Em entrevista, o professor Bruno Campos Janegitz, coordenador do Laboratório de Sensores, Nanomedicina e Materiais Nanoestruturados (LSNano) da UFSCar, destacou que “a presença desse composto em bebidas representa um risco real à saúde”.
Especialistas afirmam que a identificação desse aditivo em bebidas rotineiras demonstra que o cenário de adulteração vai além dos casos já tratados, como o uso de Metanol em bebidas alcoólicas falsificadas. Agora, alerta-se para produtos de consumo diário.


Para o consumidor, a recomendação principal é verificar a procedência das bebidas, preferir marcas confiáveis e estar atento ao rótulo e à integridade das embalagens, uma vez que a fiscalização ainda enfrenta desafios para abranger a magnitude desse novo risco. 
Do ponto de vista regulatório, o aditivo nitrito de sódio é permitido apenas para uso em carnes processadas no Brasil e proibido em bebidas.

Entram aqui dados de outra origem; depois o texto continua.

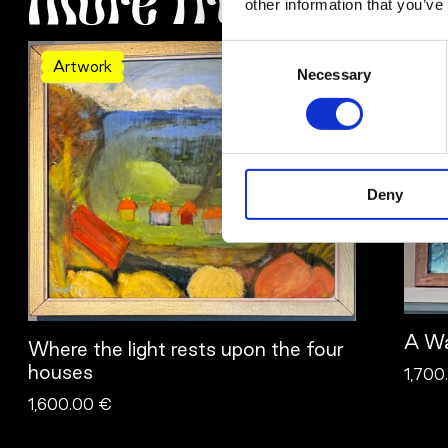
More from Bodil 
other information that you’ve
Consent
Artwork
Ar
Necessary
Selection
Deny
A Wa
Where the light rests upon the four
houses
1,700
1,600.00 €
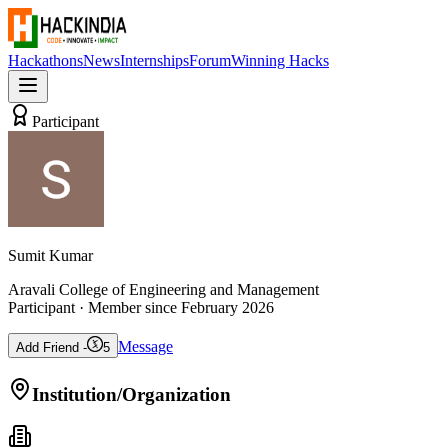
Hackathons
News
Internships
Forum
Winning Hacks
Participant
Sumit Kumar
Aravali College of Engineering and Management
Participant
· Member since
February 2026
Message
Add Friend -
5
Institution/Organization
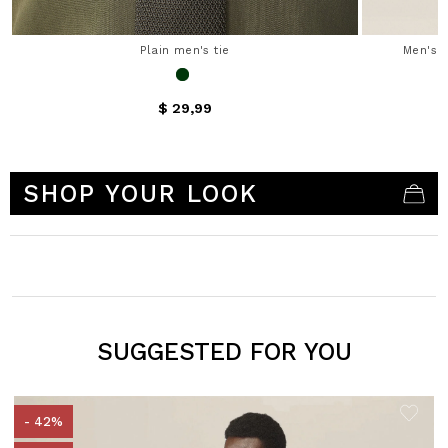
Plain men's tie
Men's s
$ 29,99
3.7 out of 5 Customer Rating
SHOP YOUR LOOK
SUGGESTED FOR YOU
- 42%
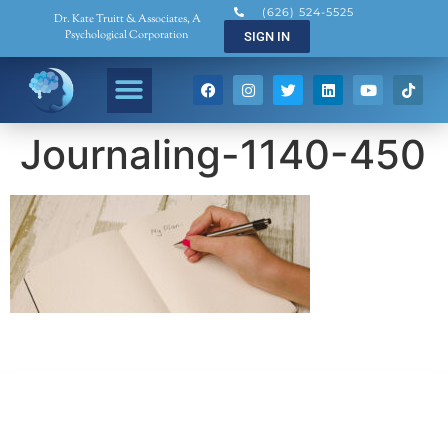
(626) 524-5525
Dr. Kate Truitt & Associates, A
Psychological Corporation
SIGN IN
Journaling-1140-450
Dr. Kate Truitt & Associates, A Psychological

Sua presença em sucos, vinhos ou águas minerais contraria normas sanitárias e configura potencial infração.


A motivação para o uso irregular desse aditivo, segundo os pesquisadores, pode estar relacionada à tentativa de mascarar a oxidação ou o envelhecimento de produtos industriais, alterando cor, aroma ou aparência para manter a atratividade comercial. 
No setor industrial, essa descoberta abre necessidade de revisão dos processos de produção, controle de qualidade e auditorias em fábricas de bebidas, especialmente nos segmentos de menor visibilidade ou atuação regional, onde os riscos de autuação podem crescer.

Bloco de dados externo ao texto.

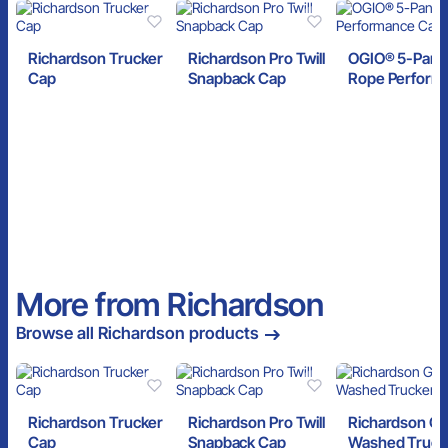
Richardson Trucker
Richardson Pro Twill
OGIO® 5-Pane
Cap
Snapback Cap
Rope Perform
Cap
More from Richardson
Browse all Richardson products
Richardson Trucker
Richardson Pro Twill
Richardson G
Cap
Snapback Cap
Washed Truck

Autoridades de saúde pública e vigilância sanitária deverão promover investigações para mapear a extensão da irregularidade, avaliar lotes, zonas geográficas e marcas envolvidas, bem como reforçar os mecanismos de amostragem e testes nas bebidas industrializadas.
A comunidade científica considera que a inovação tecnológica criada pela UFSCar pode se transformar em ferramenta estratégica para fiscalização: o sensor desenvolvido permite testes de baixo custo, resultados rápidos e uso potencial em ambiente regulador.


Apesar da relevância, os pesquisadores ressaltam que a tecnologia ainda está em fase de validação e que os resultados não significam, por enquanto, diagnóstico para todas as marcas ou produtos disponíveis no mercado, alertando para a necessidade de sólidos programas de monitoramento contínuo.

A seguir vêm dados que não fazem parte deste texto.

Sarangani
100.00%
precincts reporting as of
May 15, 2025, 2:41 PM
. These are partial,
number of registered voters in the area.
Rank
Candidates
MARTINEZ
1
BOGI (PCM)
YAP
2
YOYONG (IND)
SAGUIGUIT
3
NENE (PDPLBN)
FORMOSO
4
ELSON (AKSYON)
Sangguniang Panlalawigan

No âmbito da saúde coletiva, o alerta indica que bebidas consideradas em geral seguras podem ocultar riscos quando submetidas a adulterações ou práticas fora das normas. A ingestão regular de compostos proibidos, mesmo em pequenas quantidades, pode gerar efeitos cumulativos ao longo do tempo.


O fenômeno também reforça debates sobre a transparência da cadeia produtiva de bebidas, o papel dos órgãos de inspeção, a responsabilidade dos fabricantes e o awareness do consumidor em relação aos produtos consumidos no dia a dia.

Especialistas em direito alimentar lembram que a legislação sanitária brasileira prevê sanções para fraudes alimentares e que casos como esse podem envolver multas, apreensões, proibição de circulação e até criminalização, dependendo do grau de gravidade e da comprovação dos fatos.
Os produtores das bebidas envolvidas poderão também sofrer perdas de mercado, impacto em imagem e exigência de retrabalho ou recall de lotes, caso se comprove irregularidades, elevando o custo de conformidade e segurança dos produtos.


Enquanto isso, o consumidor é aconselhado a manter atenção redobrada, preferir produtos de origem confiável, observar eventuais alterações visuais ou de aroma nos líquidos e reportar suspeitas aos canais oficiais de vigilância sanitária.

Em síntese, a descoberta da presença de nitrito de sódio em sucos, vinhos e água mineral no Brasil constitui um alerta importante para a cadeia produtiva, autoridades e população. Trata-se de uma nova fronteira de adulteração, que exige resposta integrada entre ciência, regulação e mercado.

O monitoramento desse cenário será decisivo nos próximos meses, para que se avalie a real abrangência da irregularidade, as marcas envolvidas, os riscos efetivos e as medidas a serem adotadas para garantir a segurança dos consumidores e restaurar a confiança no setor de bebidas.